*** AVAILABLE DATA ***
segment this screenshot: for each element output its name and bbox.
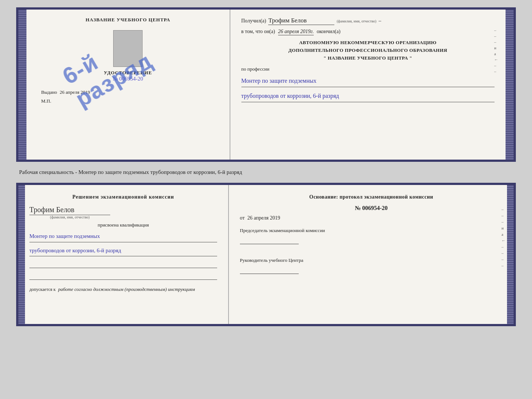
rukovoditel-label: Руководитель учебного Центра: [240, 257, 503, 264]
predsedatel-label: Председатель экзаменационной комиссии: [240, 227, 503, 235]
predsedatel-sig-line: [240, 238, 299, 244]
protocol-number: 006954-20: [362, 205, 388, 211]
resheniem-title: Решением экзаменационной комиссии: [29, 193, 217, 201]
binding-bottom-right: [507, 185, 514, 324]
org-block: АВТОНОМНУЮ НЕКОММЕРЧЕСКУЮ ОРГАНИЗАЦИЮ ДО…: [241, 39, 495, 62]
sig-area: Председатель экзаменационной комиссии: [240, 225, 503, 244]
v-tom-label: в том, что он(а): [241, 29, 275, 35]
vertical-chars-right: – – – и а ← – –: [494, 28, 498, 74]
cert-bottom-left-panel: Решением экзаменационной комиссии Трофим…: [18, 185, 229, 324]
top-certificate: НАЗВАНИЕ УЧЕБНОГО ЦЕНТРА 6-й разряд УДОС…: [16, 7, 516, 162]
cert-top-right-panel: Получил(а) Трофим Белов (фамилия, имя, о…: [230, 10, 506, 160]
po-professii-label: по профессии: [241, 66, 495, 72]
ot-prefix: от: [240, 215, 245, 221]
rukovoditel-sig-line: [240, 267, 299, 274]
cert-top-left-panel: НАЗВАНИЕ УЧЕБНОГО ЦЕНТРА 6-й разряд УДОС…: [26, 10, 230, 160]
poluchil-row: Получил(а) Трофим Белов (фамилия, имя, о…: [241, 17, 495, 25]
dopuskaetsya-value: работе согласно должностным (производств…: [58, 286, 195, 292]
protocol-prefix: №: [355, 205, 361, 211]
org-line2: ДОПОЛНИТЕЛЬНОГО ПРОФЕССИОНАЛЬНОГО ОБРАЗО…: [241, 47, 495, 54]
fio-hint-bottom: (фамилия, имя, отчество): [29, 215, 110, 219]
blank-line-2: [29, 272, 217, 280]
osnovanie-title: Основание: протокол экзаменационной коми…: [240, 193, 503, 201]
num-value: 006954-20: [119, 76, 143, 82]
cert-bottom-right-panel: Основание: протокол экзаменационной коми…: [229, 185, 514, 324]
profession-line1-top: Монтер по защите подземных: [241, 76, 495, 87]
vydano-date: 26 апреля 2019: [60, 89, 90, 95]
ot-date: 26 апреля 2019: [247, 215, 280, 221]
recipient-name: Трофим Белов: [268, 17, 334, 25]
vydano-label: Выдано: [41, 89, 57, 95]
date-value: 26 апреля 2019г.: [278, 29, 314, 35]
binding-right: [506, 10, 514, 160]
bottom-certificate: Решением экзаменационной комиссии Трофим…: [16, 183, 516, 326]
mp-row: М.П.: [37, 98, 51, 104]
bottom-recipient-name: Трофим Белов: [29, 206, 110, 215]
dopuskaetsya-row: допускается к работе согласно должностны…: [29, 286, 217, 292]
org-line3: " НАЗВАНИЕ УЧЕБНОГО ЦЕНТРА ": [241, 54, 495, 62]
profession-line2-top: трубопроводов от коррозии, 6-й разряд: [241, 91, 495, 102]
dopuskaetsya-label: допускается к: [29, 287, 55, 292]
photo-placeholder: [113, 30, 143, 67]
prisvoena-label: присвоена квалификация: [29, 222, 217, 228]
org-line1: АВТОНОМНУЮ НЕКОММЕРЧЕСКУЮ ОРГАНИЗАЦИЮ: [241, 39, 495, 47]
predsedatel-block: Председатель экзаменационной комиссии: [240, 225, 503, 244]
cert-left-box: УДОСТОВЕРЕНИЕ № 006954-20: [37, 30, 219, 82]
num-prefix: №: [113, 76, 118, 82]
binding-left: [18, 10, 26, 160]
protocol-num: № 006954-20: [240, 205, 503, 211]
date-row: в том, что он(а) 26 апреля 2019г. окончи…: [241, 29, 495, 35]
middle-specialty-text: Рабочая специальность - Монтер по защите…: [16, 168, 516, 176]
vertical-chars-bottom-right: – – – и а ← – – – –: [502, 207, 506, 268]
udostoverenie-title: УДОСТОВЕРЕНИЕ: [104, 70, 152, 76]
okonchil-label: окончил(а): [317, 29, 341, 35]
ot-row: от 26 апреля 2019: [240, 215, 503, 221]
dash1: –: [378, 18, 381, 24]
blank-line-1: [29, 261, 217, 268]
fio-hint-top: (фамилия, имя, отчество): [337, 19, 376, 23]
specialty-label: Рабочая специальность - Монтер по защите…: [19, 169, 242, 175]
vydano-row: Выдано 26 апреля 2019: [37, 89, 90, 95]
bottom-profession-line2: трубопроводов от коррозии, 6-й разряд: [29, 245, 217, 257]
bottom-profession-line1: Монтер по защите подземных: [29, 231, 217, 242]
name-block-bottom: Трофим Белов (фамилия, имя, отчество): [29, 204, 217, 219]
school-name-top: НАЗВАНИЕ УЧЕБНОГО ЦЕНТРА: [86, 17, 170, 23]
udostoverenie-number: № 006954-20: [113, 76, 143, 82]
poluchil-label: Получил(а): [241, 18, 266, 24]
rukovoditel-block: Руководитель учебного Центра: [240, 252, 503, 274]
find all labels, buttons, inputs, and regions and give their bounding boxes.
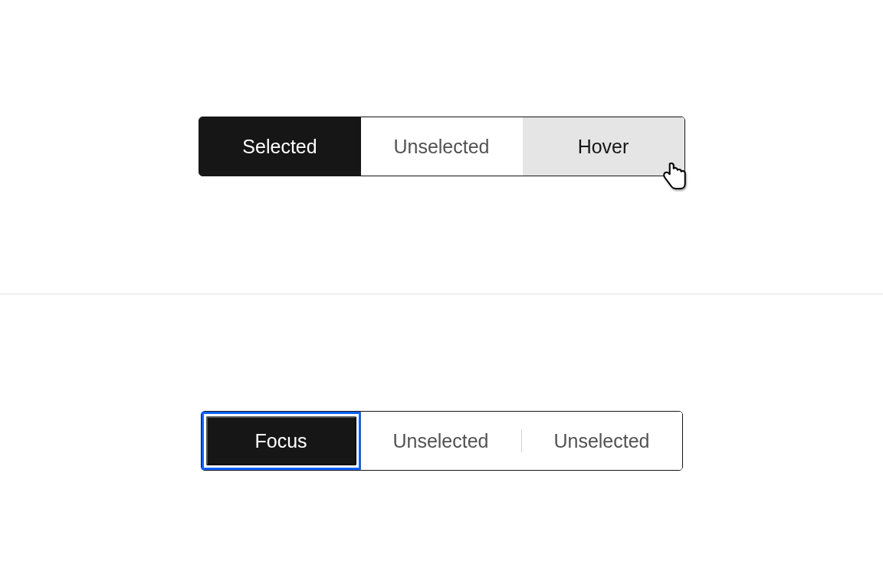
segment-unselected-2a[interactable]: Unselected bbox=[361, 412, 521, 470]
segment-hover-label: Hover bbox=[578, 136, 629, 158]
horizontal-divider bbox=[0, 294, 883, 294]
segment-focus-wrapper: Focus bbox=[202, 412, 361, 470]
pointer-cursor-icon bbox=[661, 162, 688, 192]
segment-unselected-2b[interactable]: Unselected bbox=[522, 412, 682, 470]
segmented-control-states-focus: Focus Unselected Unselected bbox=[201, 411, 683, 471]
segment-selected[interactable]: Selected bbox=[199, 117, 361, 176]
segment-hover[interactable]: Hover bbox=[523, 117, 684, 176]
segment-focus[interactable]: Focus bbox=[206, 416, 356, 465]
segment-unselected[interactable]: Unselected bbox=[361, 117, 523, 176]
segmented-control-states-hover: Selected Unselected Hover bbox=[199, 117, 685, 176]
***
(TASK PROMPT) Only the lines that contain the string "АВТОНОМНУЮ" are to be copied from the records.

(TASK SOLUTION)
org-block: АВТОНОМНУЮ НЕКОММЕРЧЕСКУЮ ОРГАНИЗАЦИЮ ДО…: [241, 39, 495, 62]
org-line1: АВТОНОМНУЮ НЕКОММЕРЧЕСКУЮ ОРГАНИЗАЦИЮ: [241, 39, 495, 47]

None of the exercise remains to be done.